Task objective: In the listing that follows, copy out each line that includes the word "this".

◇ ◇ ◇

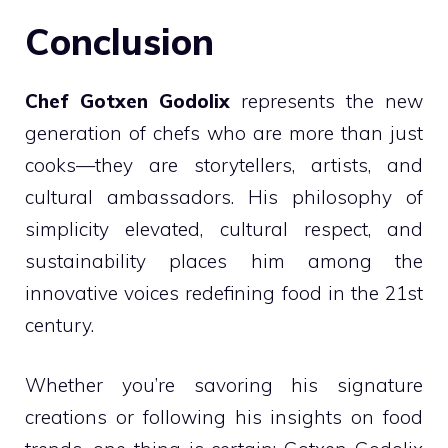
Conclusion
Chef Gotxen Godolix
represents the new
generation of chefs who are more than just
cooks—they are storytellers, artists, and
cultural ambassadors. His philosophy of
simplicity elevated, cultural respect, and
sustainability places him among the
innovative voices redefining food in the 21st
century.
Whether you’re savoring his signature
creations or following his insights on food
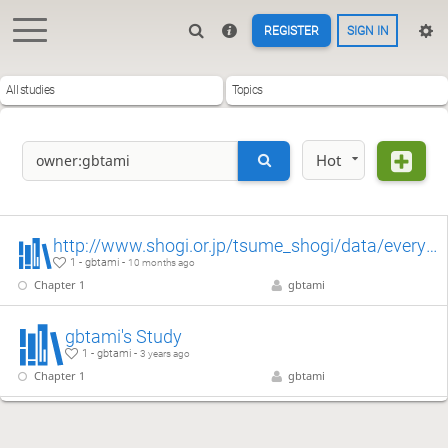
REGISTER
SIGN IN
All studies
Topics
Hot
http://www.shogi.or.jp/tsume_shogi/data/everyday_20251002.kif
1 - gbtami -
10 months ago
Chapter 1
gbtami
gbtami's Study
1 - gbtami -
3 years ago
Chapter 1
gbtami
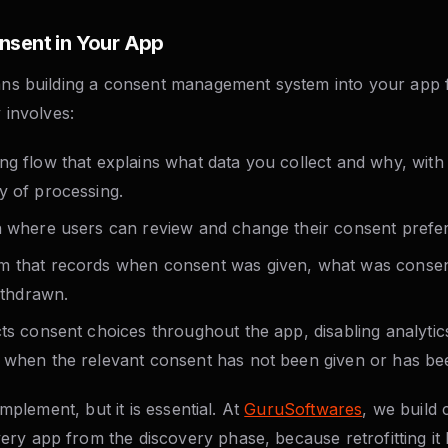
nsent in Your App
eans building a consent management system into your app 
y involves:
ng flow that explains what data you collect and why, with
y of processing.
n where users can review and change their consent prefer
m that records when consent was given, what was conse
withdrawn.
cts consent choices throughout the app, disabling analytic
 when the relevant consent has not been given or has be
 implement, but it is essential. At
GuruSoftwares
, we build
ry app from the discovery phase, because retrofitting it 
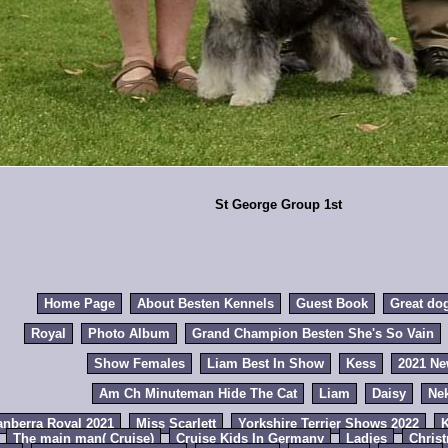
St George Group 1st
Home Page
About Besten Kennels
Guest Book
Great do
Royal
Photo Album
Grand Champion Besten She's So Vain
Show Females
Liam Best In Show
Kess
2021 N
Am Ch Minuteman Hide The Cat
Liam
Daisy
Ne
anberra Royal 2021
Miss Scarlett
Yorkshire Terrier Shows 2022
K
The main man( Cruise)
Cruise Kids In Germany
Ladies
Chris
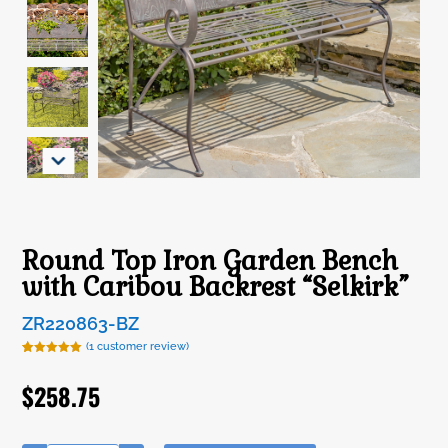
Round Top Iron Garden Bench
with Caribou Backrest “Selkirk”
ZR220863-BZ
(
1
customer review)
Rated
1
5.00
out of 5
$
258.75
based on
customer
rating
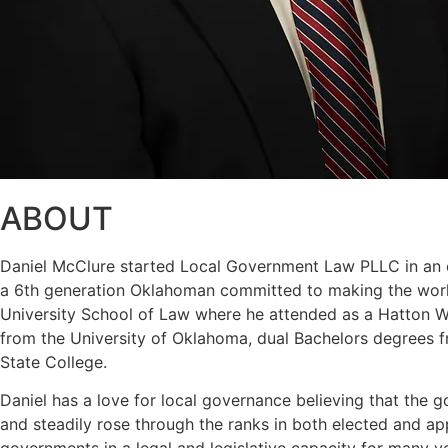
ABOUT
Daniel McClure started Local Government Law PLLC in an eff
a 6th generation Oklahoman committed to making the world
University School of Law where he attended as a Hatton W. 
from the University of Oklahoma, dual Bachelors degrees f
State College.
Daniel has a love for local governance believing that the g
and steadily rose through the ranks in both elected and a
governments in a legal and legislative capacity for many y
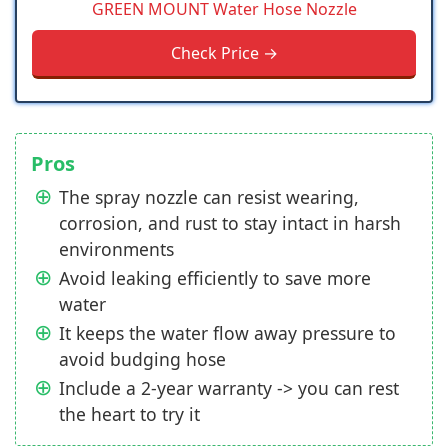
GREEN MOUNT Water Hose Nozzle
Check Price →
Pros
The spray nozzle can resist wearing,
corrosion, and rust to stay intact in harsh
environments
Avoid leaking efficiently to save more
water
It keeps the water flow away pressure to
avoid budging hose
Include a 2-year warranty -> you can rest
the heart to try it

◇ ◇ ◇

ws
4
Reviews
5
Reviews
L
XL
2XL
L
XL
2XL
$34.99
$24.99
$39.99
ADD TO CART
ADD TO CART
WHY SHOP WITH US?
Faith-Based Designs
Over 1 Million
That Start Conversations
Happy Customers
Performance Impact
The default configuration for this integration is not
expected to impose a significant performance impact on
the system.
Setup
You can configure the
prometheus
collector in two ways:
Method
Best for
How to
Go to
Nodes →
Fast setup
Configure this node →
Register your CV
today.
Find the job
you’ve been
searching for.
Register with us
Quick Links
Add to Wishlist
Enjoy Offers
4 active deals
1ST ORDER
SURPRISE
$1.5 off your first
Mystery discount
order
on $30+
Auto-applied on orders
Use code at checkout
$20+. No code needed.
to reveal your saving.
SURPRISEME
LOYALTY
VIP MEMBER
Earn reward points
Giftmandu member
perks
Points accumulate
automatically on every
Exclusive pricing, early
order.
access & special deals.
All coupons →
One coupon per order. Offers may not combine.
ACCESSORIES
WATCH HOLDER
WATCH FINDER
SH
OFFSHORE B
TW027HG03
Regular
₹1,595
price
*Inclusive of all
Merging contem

◇ ◇ ◇

Task solution:
The default configuration for this integration is not
Configure this node →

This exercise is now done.